In the traditional society in Nigeria, large percentage of the population, particularly,  in the rural areas, depend on the traditional medicine for their primary health care.

Plants have contributed significantly as starting points for the development of modern drugs therefore; they represent potential sources of new drugs acting through novel mechanisms, in the search for new, more potent and safe anti-tuberculosis agents.

In an effort to develop new drugs for TB, the Council in collaboration with the NIPRD have developed phyto-medicine for the treatment of tuberculosis from leaves of three local plants.  The project has provided a lead to alternative supplementary sources of raw materials for anti-tuberculosis drugs.

While the patent for the drug has been obtained, remaining steps to achieve the commercialization of the project is being vigorously pursued after which listing of the anti-tuberculosis phytomedicine with NAFDAC will be done and domestication of the most effacious plant amongst the 3 plants used.
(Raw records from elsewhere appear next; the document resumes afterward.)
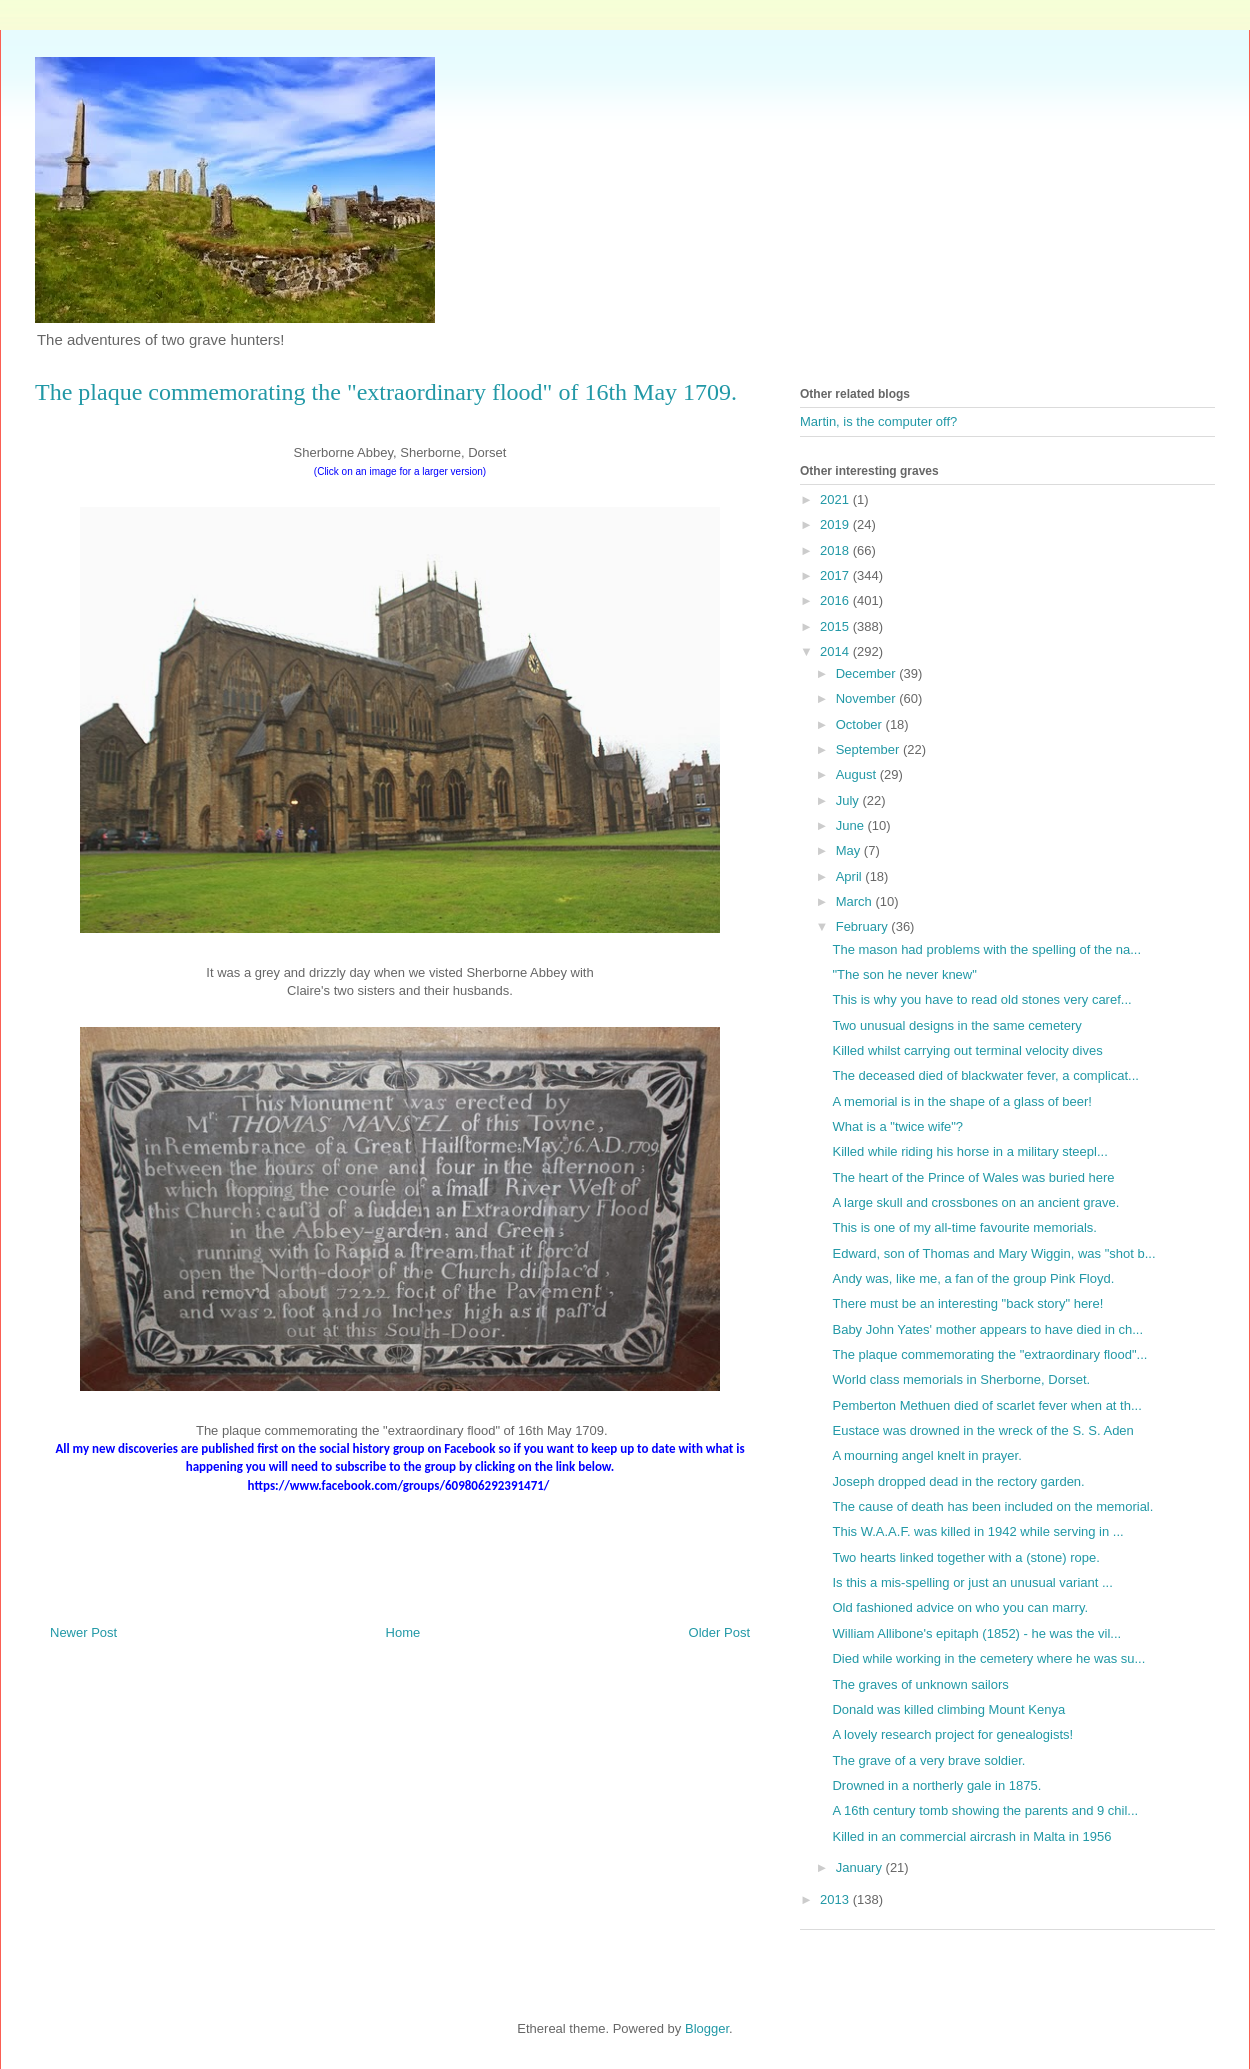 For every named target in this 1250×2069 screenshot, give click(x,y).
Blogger (707, 2028)
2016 (836, 600)
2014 (836, 651)
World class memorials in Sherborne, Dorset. (961, 1379)
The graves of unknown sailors (920, 1684)
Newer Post (83, 1632)
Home (403, 1632)
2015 (836, 626)
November (868, 698)
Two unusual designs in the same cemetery (956, 1025)
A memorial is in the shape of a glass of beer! (961, 1101)
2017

When commercialized, the product which has the potentials to reduce importation of TB drugs in the Country.

The Council is facilitating the accomplishment of these initiatives in view of the importance of the project to the well being of a large number of our populace and its effect on foreign exchange savings locally.

On completion of this project, the initiative will save the nation the need to import synthetic drugs for the management of tuberculosis in Nigeria in addition to improving the health of our citizens.